> _What the task asks_: Output only the stretch of the listing that starts at the line containing "Now, the triple pressures of more regulations" and ends at the line containing "Personalisation Services", reproduced exactly with both ends.

> _Exercise material_:
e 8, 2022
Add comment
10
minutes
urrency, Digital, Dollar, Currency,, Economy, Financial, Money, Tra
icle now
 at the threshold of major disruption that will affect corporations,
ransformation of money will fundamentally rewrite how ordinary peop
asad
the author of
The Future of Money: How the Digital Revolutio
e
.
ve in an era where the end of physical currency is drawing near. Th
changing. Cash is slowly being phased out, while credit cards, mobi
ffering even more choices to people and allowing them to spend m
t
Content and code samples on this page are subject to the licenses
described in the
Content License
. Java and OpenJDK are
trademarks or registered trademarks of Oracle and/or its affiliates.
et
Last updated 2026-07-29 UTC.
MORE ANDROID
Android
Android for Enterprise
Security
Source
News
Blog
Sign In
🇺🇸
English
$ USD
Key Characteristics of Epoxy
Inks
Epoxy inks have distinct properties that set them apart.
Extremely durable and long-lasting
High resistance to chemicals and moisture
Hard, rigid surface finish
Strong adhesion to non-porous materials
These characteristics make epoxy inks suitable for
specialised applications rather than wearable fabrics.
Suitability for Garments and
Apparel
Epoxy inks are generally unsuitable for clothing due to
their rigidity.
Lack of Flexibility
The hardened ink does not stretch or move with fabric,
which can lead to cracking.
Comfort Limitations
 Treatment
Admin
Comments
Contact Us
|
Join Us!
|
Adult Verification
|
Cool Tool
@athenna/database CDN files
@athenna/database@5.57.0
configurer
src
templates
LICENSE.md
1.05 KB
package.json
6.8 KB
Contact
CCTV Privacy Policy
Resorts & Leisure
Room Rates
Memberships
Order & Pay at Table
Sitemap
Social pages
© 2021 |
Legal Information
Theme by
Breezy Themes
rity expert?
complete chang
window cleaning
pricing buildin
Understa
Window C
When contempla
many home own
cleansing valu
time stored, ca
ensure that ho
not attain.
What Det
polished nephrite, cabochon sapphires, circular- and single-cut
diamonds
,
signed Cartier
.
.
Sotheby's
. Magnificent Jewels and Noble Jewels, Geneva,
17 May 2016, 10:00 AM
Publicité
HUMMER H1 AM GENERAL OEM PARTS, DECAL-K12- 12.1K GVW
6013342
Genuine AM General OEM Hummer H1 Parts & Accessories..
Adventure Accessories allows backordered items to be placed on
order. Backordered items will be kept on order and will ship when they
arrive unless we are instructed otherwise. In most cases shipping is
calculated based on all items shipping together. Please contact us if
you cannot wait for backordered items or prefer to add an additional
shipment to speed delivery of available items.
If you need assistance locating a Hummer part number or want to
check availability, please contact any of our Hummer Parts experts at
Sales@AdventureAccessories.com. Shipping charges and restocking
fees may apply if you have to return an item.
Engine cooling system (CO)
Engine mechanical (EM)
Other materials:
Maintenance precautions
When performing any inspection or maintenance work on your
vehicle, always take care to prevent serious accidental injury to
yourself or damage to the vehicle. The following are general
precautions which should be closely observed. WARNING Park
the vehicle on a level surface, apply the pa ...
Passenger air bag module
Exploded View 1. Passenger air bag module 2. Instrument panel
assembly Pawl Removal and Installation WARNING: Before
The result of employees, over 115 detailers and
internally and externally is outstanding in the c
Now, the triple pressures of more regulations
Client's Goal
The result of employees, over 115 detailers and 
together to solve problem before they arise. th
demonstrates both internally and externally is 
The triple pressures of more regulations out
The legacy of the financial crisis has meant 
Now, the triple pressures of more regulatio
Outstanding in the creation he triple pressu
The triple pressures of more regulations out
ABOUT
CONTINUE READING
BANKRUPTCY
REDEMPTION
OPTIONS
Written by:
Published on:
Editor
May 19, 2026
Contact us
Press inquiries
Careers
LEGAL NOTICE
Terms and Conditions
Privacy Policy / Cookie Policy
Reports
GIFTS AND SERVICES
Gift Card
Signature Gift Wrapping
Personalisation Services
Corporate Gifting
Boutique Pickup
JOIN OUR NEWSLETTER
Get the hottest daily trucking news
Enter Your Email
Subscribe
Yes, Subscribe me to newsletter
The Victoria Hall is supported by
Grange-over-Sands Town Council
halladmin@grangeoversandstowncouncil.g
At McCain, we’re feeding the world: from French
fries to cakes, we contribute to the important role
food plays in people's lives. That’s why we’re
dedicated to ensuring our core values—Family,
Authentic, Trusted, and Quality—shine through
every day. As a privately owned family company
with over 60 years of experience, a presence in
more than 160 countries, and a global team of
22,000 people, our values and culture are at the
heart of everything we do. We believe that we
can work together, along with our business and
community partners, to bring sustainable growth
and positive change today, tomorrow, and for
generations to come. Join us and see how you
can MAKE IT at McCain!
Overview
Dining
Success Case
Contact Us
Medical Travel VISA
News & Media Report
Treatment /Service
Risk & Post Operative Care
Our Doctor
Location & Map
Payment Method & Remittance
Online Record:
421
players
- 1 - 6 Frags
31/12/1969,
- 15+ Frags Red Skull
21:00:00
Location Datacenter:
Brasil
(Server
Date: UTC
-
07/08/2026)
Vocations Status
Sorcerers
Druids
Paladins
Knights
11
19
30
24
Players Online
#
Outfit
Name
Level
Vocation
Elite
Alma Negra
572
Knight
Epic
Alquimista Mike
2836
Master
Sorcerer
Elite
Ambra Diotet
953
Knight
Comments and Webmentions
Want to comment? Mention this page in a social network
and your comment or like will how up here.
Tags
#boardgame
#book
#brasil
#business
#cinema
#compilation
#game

> _Your solution_:
Now, the triple pressures of more regulations
Client's Goal
The result of employees, over 115 detailers and 
together to solve problem before they arise. th
demonstrates both internally and externally is 
The triple pressures of more regulations out
The legacy of the financial crisis has meant 
Now, the triple pressures of more regulatio
Outstanding in the creation he triple pressu
The triple pressures of more regulations out
ABOUT
CONTINUE READING
BANKRUPTCY
REDEMPTION
OPTIONS
Written by:
Published on:
Editor
May 19, 2026
Contact us
Press inquiries
Careers
LEGAL NOTICE
Terms and Conditions
Privacy Policy / Cookie Policy
Reports
GIFTS AND SERVICES
Gift Card
Signature Gift Wrapping
Personalisation Services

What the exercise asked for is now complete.